The dual-timeline structure is unique in the series and gives the novel a richness unusual even for Grafton: the 1953 chapters render Violet as a living woman (beautiful, unhappy, sexually reckless, desperately wanting to escape her life) rather than merely a mystery to be solved. The reader knows Violet in a way that Kinsey, working from thirty-four-year-old memories, never can.
Violet Sullivan
Violet is among Grafton’s most vivid creations — a woman trapped in a small town with an abusive husband, using her beauty and sexuality as the only tools of escape available to her. The 1953 chapters are rendered with period detail that goes beyond costume: the social constraints on women, the limited options, the small-town surveillance that made privacy impossible. Violet’s desperation is palpable.
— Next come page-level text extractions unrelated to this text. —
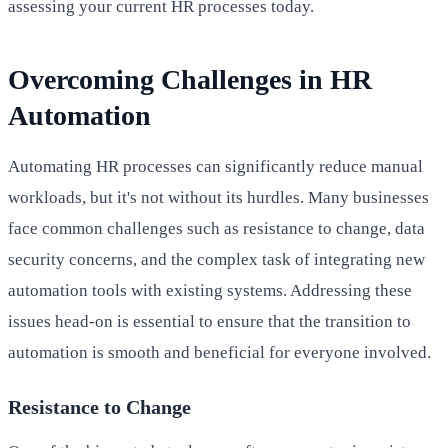
assessing your current HR processes today.
Overcoming Challenges in HR
Automation
Automating HR processes can significantly reduce manual
workloads, but it's not without its hurdles. Many businesses
face common challenges such as resistance to change, data
security concerns, and the complex task of integrating new
automation tools with existing systems. Addressing these
issues head-on is essential to ensure that the transition to
automation is smooth and beneficial for everyone involved.
Resistance to Change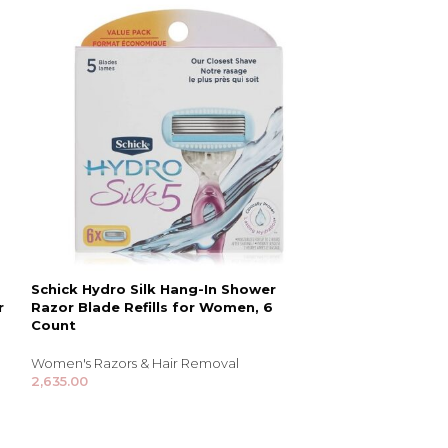
Schick Hydro Silk Hang-In Shower
Schick Hydro Si
r
Razor Blade Refills for Women, 6
for Women with
Count
Blade Refills
Women's Razors & Hair Removal
Women's Razors 
2,635.00
1,555.00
Collecting S Is for Silence
First edition (G. P. Putnam’s Sons, New York, 2005): Boards with dust jacket.
Approximate market values:
- Fine in dust jacket: $15–$30
- Signed first edition: $30–$80
Projected values (2026–2036): Modest appreciation. The structural ambition makes this a critics’ favourite.
Frequently Asked Questions
Is this the best late-period Millhone novel? Many critics think so. The dual-timeline structure gives it a depth and complexity that set it apart from the formula.